What to produce: In your copy, each record should read exactly as it does below, and no pictures should be present.

== Segment start ==

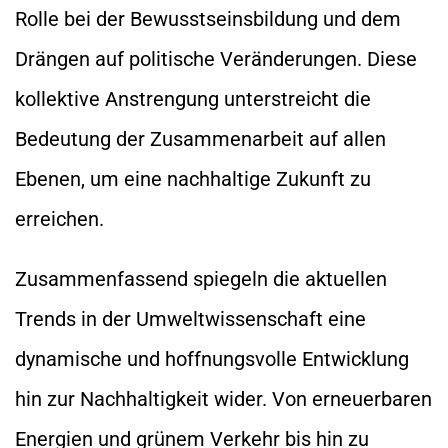
Rolle bei der Bewusstseinsbildung und dem
Drängen auf politische Veränderungen. Diese
kollektive Anstrengung unterstreicht die
Bedeutung der Zusammenarbeit auf allen
Ebenen, um eine nachhaltige Zukunft zu
erreichen.
Zusammenfassend spiegeln die aktuellen
Trends in der Umweltwissenschaft eine
dynamische und hoffnungsvolle Entwicklung
hin zur Nachhaltigkeit wider. Von erneuerbaren
Energien und grünem Verkehr bis hin zu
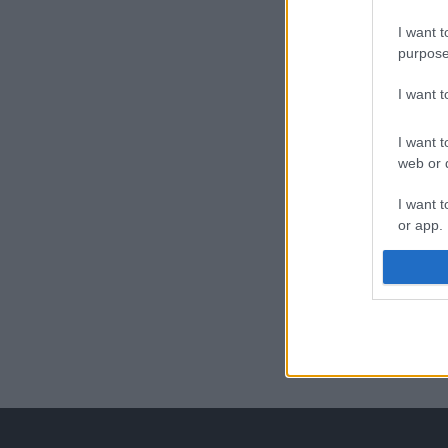
I want t
purpose
I want 
I want t
web or d
I want t
or app.
I want t
I want t
authenti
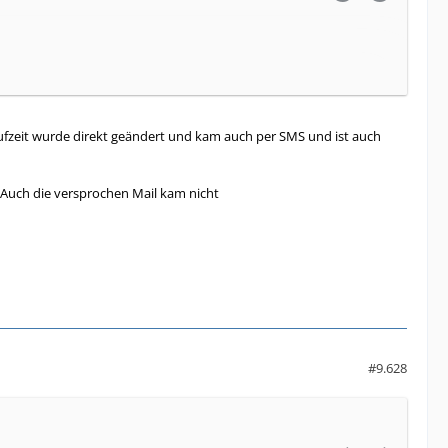
aufzeit wurde direkt geändert und kam auch per SMS und ist auch
. Auch die versprochen Mail kam nicht
#9.628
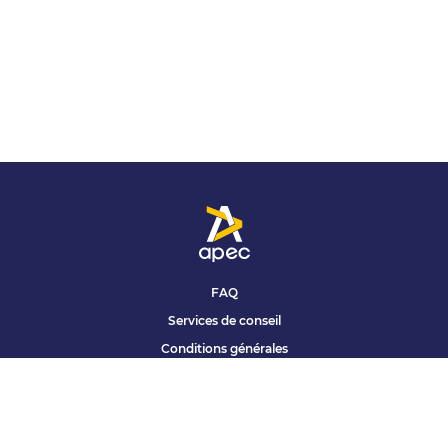
FAQ
Services de conseil
Conditions générales
Qui sommes nous ?
Accessibilité
Partenariats offres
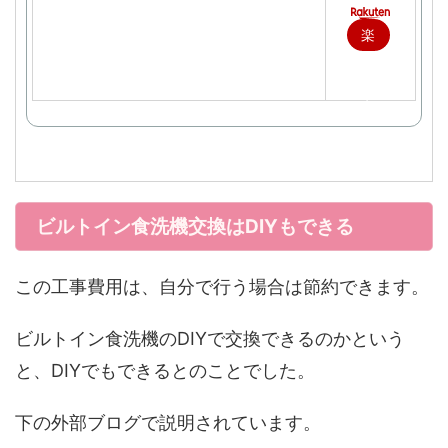
楽
天
で
購
入
ビルトイン食洗機交換はDIYもできる
この工事費用は、自分で行う場合は節約できます。
ビルトイン食洗機のDIYで交換できるのかという
と、DIYでもできるとのことでした。
下の外部ブログで説明されています。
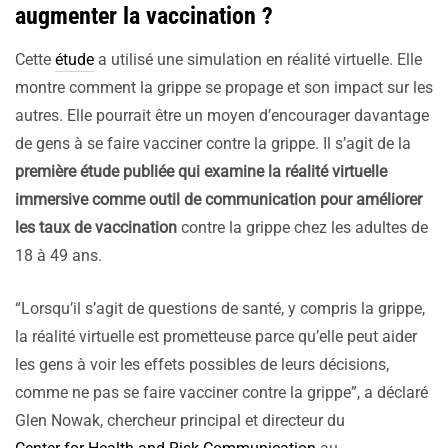
augmenter la vaccination ?
Cette
étude
a utilisé une simulation en réalité virtuelle. Elle
montre comment la grippe se propage et son impact sur les
autres. Elle pourrait être un moyen d’encourager davantage
de gens à se faire vacciner contre la grippe. Il s’agit de la
première étude publiée qui examine la réalité virtuelle
immersive comme outil de communication pour améliorer
les taux de vaccination
contre la grippe chez les adultes de
18 à 49 ans.
“Lorsqu’il s’agit de questions de santé, y compris la grippe,
la réalité virtuelle est prometteuse parce qu’elle peut aider
les gens à voir les effets possibles de leurs décisions,
comme ne pas se faire vacciner contre la grippe”, a déclaré
Glen Nowak, chercheur principal et directeur du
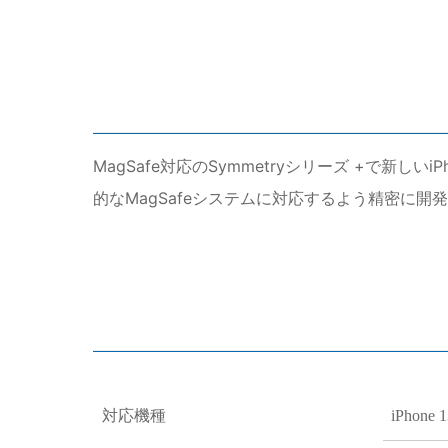
MagSafe対応のSymmetryシリーズ +で新
的なMagSafeシステムに対応するよう精密に開
対応機種
iPhone 1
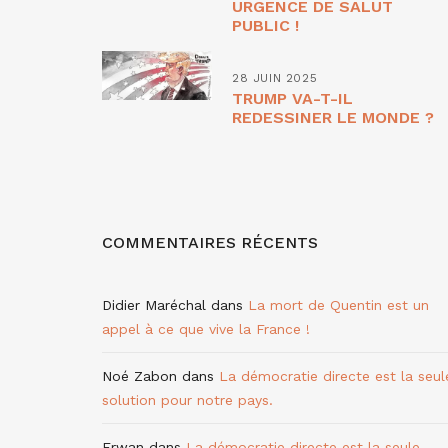
URGENCE DE SALUT
PUBLIC !
28 JUIN 2025
TRUMP VA-T-IL
REDESSINER LE MONDE ?
COMMENTAIRES RÉCENTS
Didier Maréchal
dans
La mort de Quentin est un
appel à ce que vive la France !
Noé Zabon
dans
La démocratie directe est la seul
solution pour notre pays.
Erwan
dans
La démocratie directe est la seule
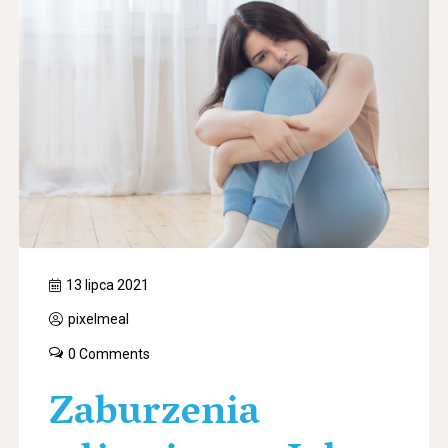
13 lipca 2021
pixelmeal
0 Comments
Zaburzenia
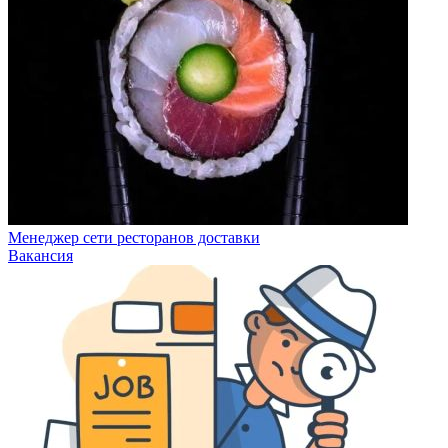
Менеджер сети ресторанов доставки
Вакансия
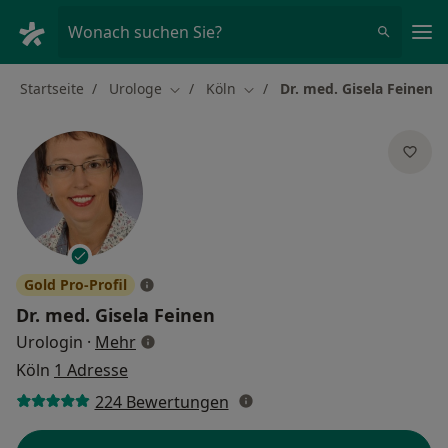
Ha
Wonach suchen Sie?
Startseite
Urologe
Köln
Dr. med. Gisela Feinen
Stadt ändern
Stadt ändern
Gold Pro-Profil
Dr. med.
Gisela Feinen
über Spezialisierungen
Urologin
·
Mehr
Köln
1 Adresse
224 Bewertungen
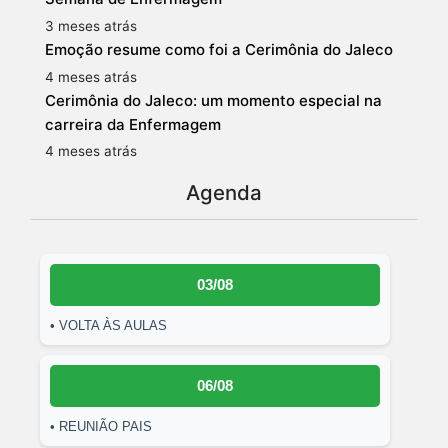
3 meses atrás
Emoção resume como foi a Cerimônia do Jaleco
4 meses atrás
Cerimônia do Jaleco: um momento especial na
carreira da Enfermagem
4 meses atrás
Agenda
03/08
• VOLTA ÀS AULAS
06/08
• REUNIÃO PAIS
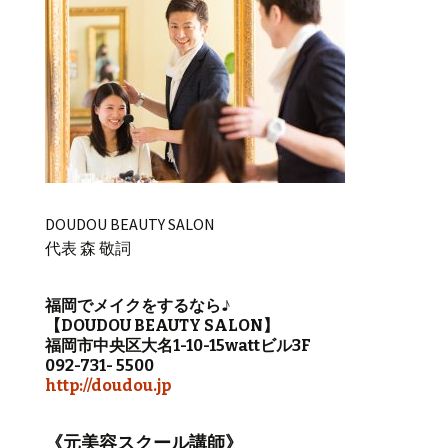
DOUDOU BEAUTY SALON
代表 森 敬詞
福岡でメイクをするなら♪
【DOUDOU BEAUTY SALON】
福岡市中央区大名1-10-15wattビル3F
092-731- 5500
http://doudou.jp
《元美容スクール講師》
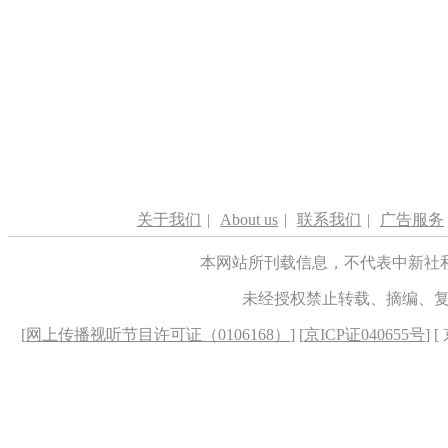
关于我们
|
About us
|
联系我们
|
广告服务
本网站所刊载信息，不代表中新社
未经授权禁止转载、摘编、
[
网上传播视听节目许可证（0106168）
] [
京ICP证040655号
] 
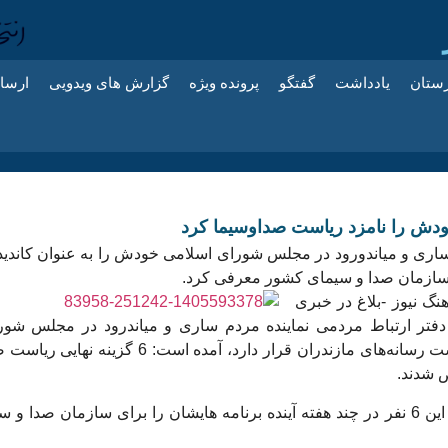
زستان
یادداشت
گفتگو
پرونده ویژه
گزارش های ویدویی
ارسا
خودش را نامزد ریاست صداوسیما کرد
ساری و میاندورود در مجلس شورای اسلامی خودش را به عنوان کاندید
سازمان صدا و سیمای کشور معرفی کرد.
گ نیوز -بلاغ در خبری
 دفتر ارتباط مردمی نماینده مردم ساری و میاندرود در مجلس شور
اسلامی در دست رسانه‌های مازندران قرار دارد، آمده است: 6 گزینه نهایی
 شدند.
قرار است که این 6 نفر در چند هفته آینده برنامه هایشان را برای سازمان صدا و س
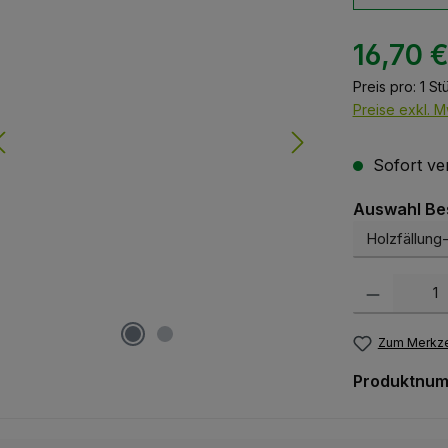
16,70 
Preis pro:
1 St
Preise exkl. M
Sofort ver
Auswahl Be
Produkt Anzah
Zum Merkze
Produktnu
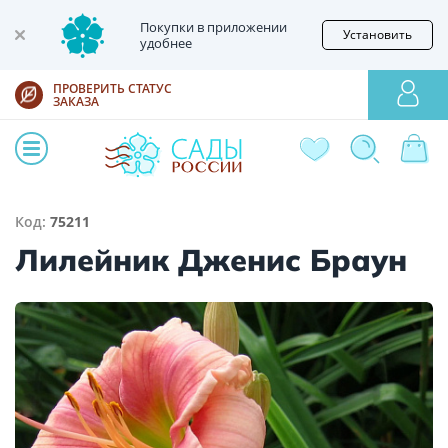
Покупки в приложении
Установить
удобнее
ПРОВЕРИТЬ СТАТУС
ЗАКАЗА
Код:
75211
Лилейник Дженис Браун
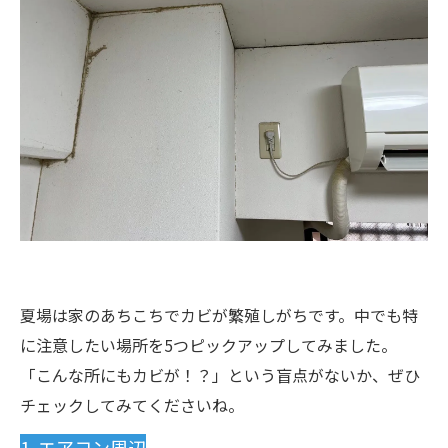
夏場は家のあちこちでカビが繁殖しがちです。中でも特
に注意したい場所を5つピックアップしてみました。
「こんな所にもカビが！？」という盲点がないか、ぜひ
チェックしてみてくださいね。
1. エアコン周辺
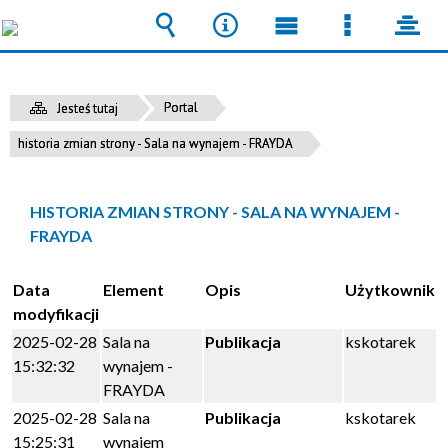
Wyszukiwarka
Narzędzia
Menu
Menu
pane
główne
szczegół
Portal
Jesteś tutaj
historia zmian strony - Sala na wynajem - FRAYDA
HISTORIA ZMIAN STRONY - SALA NA WYNAJEM -
FRAYDA
Data
Element
Opis
Użytkownik
modyfikacji
2025-02-28
Sala na
Publikacja
kskotarek
15:32:32
wynajem -
FRAYDA
2025-02-28
Sala na
Publikacja
kskotarek
15:25:31
wynajem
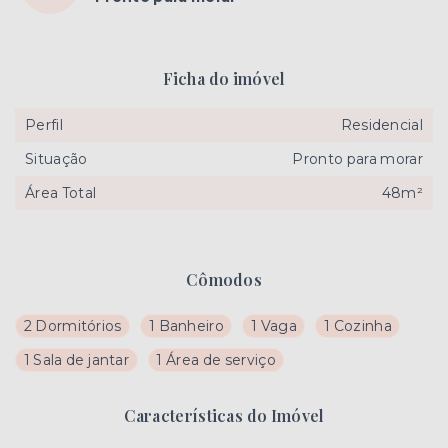
Ficha do imóvel
Perfil
Residencial
Situação
Pronto para morar
Área Total
48m²
Cômodos
2 Dormitórios
1 Banheiro
1 Vaga
1 Cozinha
1 Sala de jantar
1 Área de serviço
Características do Imóvel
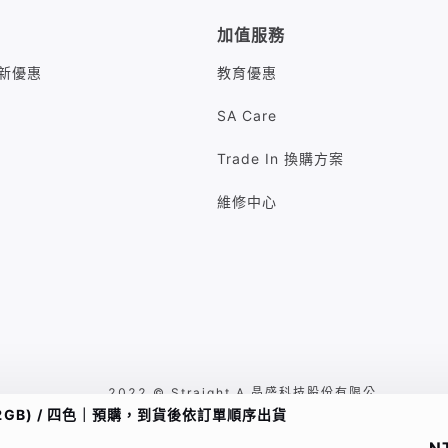
加值服務
M最新優惠
教育優惠
SA Care
Trade In 換購方案
維修中心
2022 © Straight A 晶盛科技股份有限公
B/512GB) / 四色｜預購，到貨後依訂單順序出貨
司 台北市中山區八德路二段260號7樓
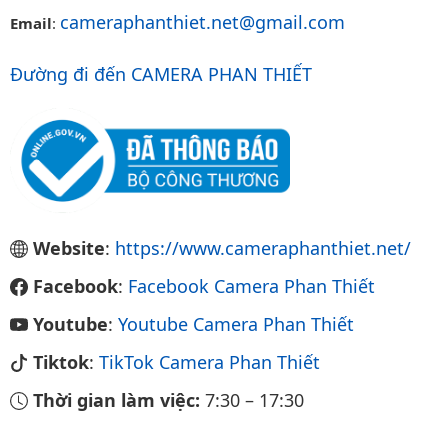
cameraphanthiet.net@gmail.com
Email
:
Đường đi đến CAMERA PHAN THIẾT
Website
:
https://www.cameraphanthiet.net/
Facebook
:
Facebook Camera Phan Thiết
Youtube
:
Youtube Camera Phan Thiết
Tiktok
:
TikTok Camera Phan Thiết
Thời gian làm việc:
7:30
–
17:30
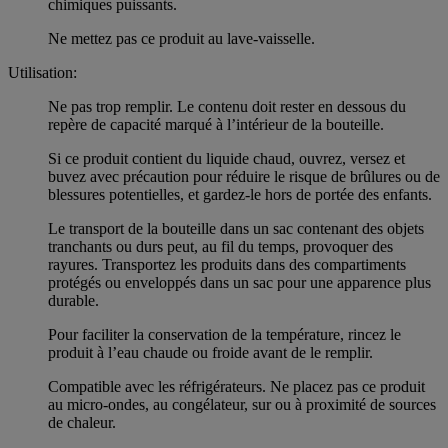
chimiques puissants.
Ne mettez pas ce produit au lave-vaisselle.
Utilisation:
Ne pas trop remplir. Le contenu doit rester en dessous du
repère de capacité marqué à l’intérieur de la bouteille.
Si ce produit contient du liquide chaud, ouvrez, versez et
buvez avec précaution pour réduire le risque de brûlures ou de
blessures potentielles, et gardez-le hors de portée des enfants.
Le transport de la bouteille dans un sac contenant des objets
tranchants ou durs peut, au fil du temps, provoquer des
rayures. Transportez les produits dans des compartiments
protégés ou enveloppés dans un sac pour une apparence plus
durable.
Pour faciliter la conservation de la température, rincez le
produit à l’eau chaude ou froide avant de le remplir.
Compatible avec les réfrigérateurs. Ne placez pas ce produit
au micro-ondes, au congélateur, sur ou à proximité de sources
de chaleur.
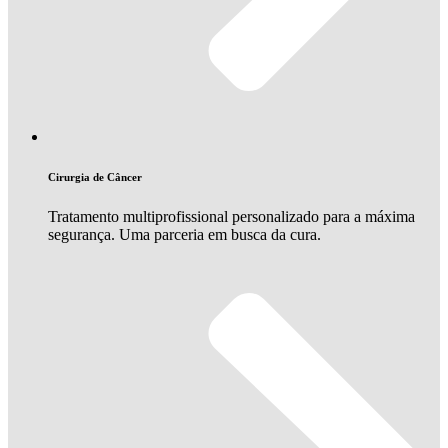
Cirurgia de Câncer
Tratamento multiprofissional personalizado para a máxima
segurança. Uma parceria em busca da cura.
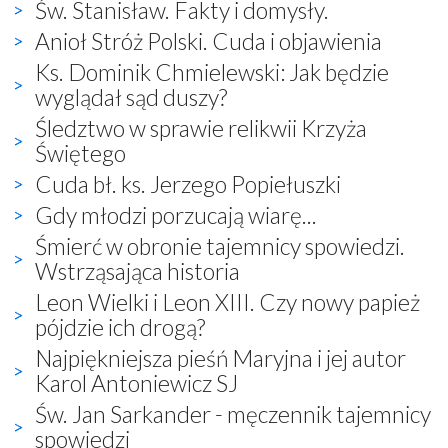
Św. Stanisław. Fakty i domysły.
Anioł Stróż Polski. Cuda i objawienia
Ks. Dominik Chmielewski: Jak będzie
wyglądał sąd duszy?
Śledztwo w sprawie relikwii Krzyża
Świętego
Cuda bł. ks. Jerzego Popiełuszki
Gdy młodzi porzucają wiarę...
Śmierć w obronie tajemnicy spowiedzi.
Wstrząsająca historia
Leon Wielki i Leon XIII. Czy nowy papież
pójdzie ich drogą?
Najpiękniejsza pieśń Maryjna i jej autor
Karol Antoniewicz SJ
Św. Jan Sarkander - męczennik tajemnicy
spowiedzi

== Segment end ==

Response area:
Rolle bei der Bewusstseinsbildung und dem
Drängen auf politische Veränderungen. Diese
kollektive Anstrengung unterstreicht die
Bedeutung der Zusammenarbeit auf allen
Ebenen, um eine nachhaltige Zukunft zu
erreichen.
Zusammenfassend spiegeln die aktuellen
Trends in der Umweltwissenschaft eine
dynamische und hoffnungsvolle Entwicklung
hin zur Nachhaltigkeit wider. Von erneuerbaren
Energien und grünem Verkehr bis hin zu
I want t
purpose
I want 
I want t
web or d
I want t
or app.
I want t
I want t
authenti
aufzeit wurde direkt geändert und kam auch per SMS und ist auch
. Auch die versprochen Mail kam nicht
#9.628
FAQ
Services de conseil
Conditions générales
Qui sommes nous ?
Accessibilité
Partenariats offres
楽
天
で
購
入
ビルトイン食洗機交換はDIYもできる
この工事費用は、自分で行う場合は節約できます。
ビルトイン食洗機のDIYで交換できるのかという
と、DIYでもできるとのことでした。
下の外部ブログで説明されています。
augmenter la vaccination ?
Cette
étude
a utilisé une simulation en réalité virtuelle. Elle
montre comment la grippe se propage et son impact sur les
autres. Elle pourrait être un moyen d’encourager davantage
de gens à se faire vacciner contre la grippe. Il s’agit de la
première étude publiée qui examine la réalité virtuelle
immersive comme outil de communication pour améliorer
les taux de vaccination
contre la grippe chez les adultes de
18 à 49 ans.
“Lorsqu’il s’agit de questions de santé, y compris la grippe,
la réalité virtuelle est prometteuse parce qu’elle peut aider
les gens à voir les effets possibles de leurs décisions,
comme ne pas se faire vacciner contre la grippe”, a déclaré
Glen Nowak, chercheur principal et directeur du
MagSafe対応のSymmetryシリーズ +で新
的なMagSafeシステムに対応するよう精密に開
対応機種
iPhone 1
URGENCE DE SALUT
PUBLIC !
28 JUIN 2025
TRUMP VA-T-IL
REDESSINER LE MONDE ?
COMMENTAIRES RÉCENTS
Didier Maréchal
dans
La mort de Quentin est un
appel à ce que vive la France !
Noé Zabon
dans
La démocratie directe est la seul
solution pour notre pays.
Erwan
dans
La démocratie directe est la seule
13 lipca 2021
pixelmeal
0 Comments
Zaburzenia
Менеджер сети ресторанов доставки
Вакансия
Ha
Wonach suchen Sie?
Startseite
Urologe
Köln
Dr. med. Gisela Feinen
Stadt ändern
Stadt ändern
Gold Pro-Profil
Dr. med.
Gisela Feinen
über Spezialisierungen
Urologin
·
Mehr
Köln
1 Adresse
224 Bewertungen
3 meses atrás
Emoção resume como foi a Cerimônia do Jaleco
4 meses atrás
Cerimônia do Jaleco: um momento especial na
carreira da Enfermagem
4 meses atrás
Agenda
03/08
• VOLTA ÀS AULAS
06/08
• REUNIÃO PAIS
DOUDOU BEAUTY SALON
代表 森 敬詞
福岡でメイクをするなら♪
【DOUDOU BEAUTY SALON】
福岡市中央区大名1-10-15wattビル3F
092-731- 5500
http://doudou.jp
《元美容スクール講師》
关于我们
|
About us
|
联系我们
|
广告服务
本网站所刊载信息，不代表中新社
未经授权禁止转载、摘编、
[
网上传播视听节目许可证（0106168）
] [
京ICP证040655号
] 
زستان
یادداشت
گفتگو
پرونده ویژه
گزارش های ویدویی
ارسا
خودش را نامزد ریاست صداوسیما کرد
ساری و میاندورود در مجلس شورای اسلامی خودش را به عنوان کاندید
سازمان صدا و سیمای کشور معرفی کرد.
گ نیوز -بلاغ در خبری
 دفتر ارتباط مردمی نماینده مردم ساری و میاندرود در مجلس شور
اسلامی در دست رسانه‌های مازندران قرار دارد، آمده است: 6 گزینه نهایی
 شدند.
قرار است که این 6 نفر در چند هفته آینده برنامه هایشان را برای سازمان صدا و س
16,70 
Preis pro:
1 St
Preise exkl. M
Sofort ver
Auswahl Be
Produkt Anzah
Zum Merkze
Produktnu
Покупки в приложении
Установить
удобнее
ПРОВЕРИТЬ СТАТУС
ЗАКАЗА
Код:
75211
Лилейник Дженис Браун
夏場は家のあちこちでカビが繁殖しがちです。中でも特
に注意したい場所を5つピックアップしてみました。
「こんな所にもカビが！？」という盲点がないか、ぜひ
チェックしてみてくださいね。
1. エアコン周辺
Wyszukiwarka
Narzędzia
Menu
Menu
pane
główne
szczegół
Portal
Jesteś tutaj
historia zmian strony - Sala na wynajem - FRAYDA
HISTORIA ZMIAN STRONY - SALA NA WYNAJEM -
FRAYDA
Data
Element
Opis
Użytkownik
modyfikacji
2025-02-28
Sala na
Publikacja
kskotarek
15:32:32
wynajem -
FRAYDA
2025-02-28
Sala na
Publikacja
kskotarek
15:25:31
wynajem
Ficha do imóvel
Perfil
Residencial
Situação
Pronto para morar
Área Total
48m²
Cômodos
2 Dormitórios
1 Banheiro
1 Vaga
1 Cozinha
1 Sala de jantar
1 Área de serviço
Características do Imóvel
加值服務
M最新優惠
教育優惠
SA Care
Trade In 換購方案
維修中心
2022 © Straight A 晶盛科技股份有限公
B/512GB) / 四色｜預購，到貨後依訂單順序出貨
司 台北市中山區八德路二段260號7樓
cameraphanthiet.net@gmail.com
Email
:
Đường đi đến CAMERA PHAN THIẾT
Website
:
https://www.cameraphanthiet.net/
Facebook
:
Facebook Camera Phan Thiết
Youtube
:
Youtube Camera Phan Thiết
Tiktok
:
TikTok Camera Phan Thiết
Thời gian làm việc:
7:30
–
17:30
chimiques puissants.
Ne mettez pas ce produit au lave-vaisselle.
Utilisation:
Ne pas trop remplir. Le contenu doit rester en dessous du
repère de capacité marqué à l’intérieur de la bouteille.
Si ce produit contient du liquide chaud, ouvrez, versez et
buvez avec précaution pour réduire le risque de brûlures ou de
blessures potentielles, et gardez-le hors de portée des enfants.
Le transport de la bouteille dans un sac contenant des objets
tranchants ou durs peut, au fil du temps, provoquer des
rayures. Transportez les produits dans des compartiments
protégés ou enveloppés dans un sac pour une apparence plus
durable.
Pour faciliter la conservation de la température, rincez le
produit à l’eau chaude ou froide avant de le remplir.
Compatible avec les réfrigérateurs. Ne placez pas ce produit
au micro-ondes, au congélateur, sur ou à proximité de sources
de chaleur.
Cirurgia de Câncer
Tratamento multiprofissional personalizado para a máxima
segurança. Uma parceria em busca da cura.
Św. Stanisław. Fakty i domysły.
Anioł Stróż Polski. Cuda i objawienia
Ks. Dominik Chmielewski: Jak będzie
wyglądał sąd duszy?
Śledztwo w sprawie relikwii Krzyża
Świętego
Cuda bł. ks. Jerzego Popiełuszki
Gdy młodzi porzucają wiarę...
Śmierć w obronie tajemnicy spowiedzi.
Wstrząsająca historia
Leon Wielki i Leon XIII. Czy nowy papież
pójdzie ich drogą?
Najpiękniejsza pieśń Maryjna i jej autor
Karol Antoniewicz SJ
Św. Jan Sarkander - męczennik tajemnicy
spowiedzi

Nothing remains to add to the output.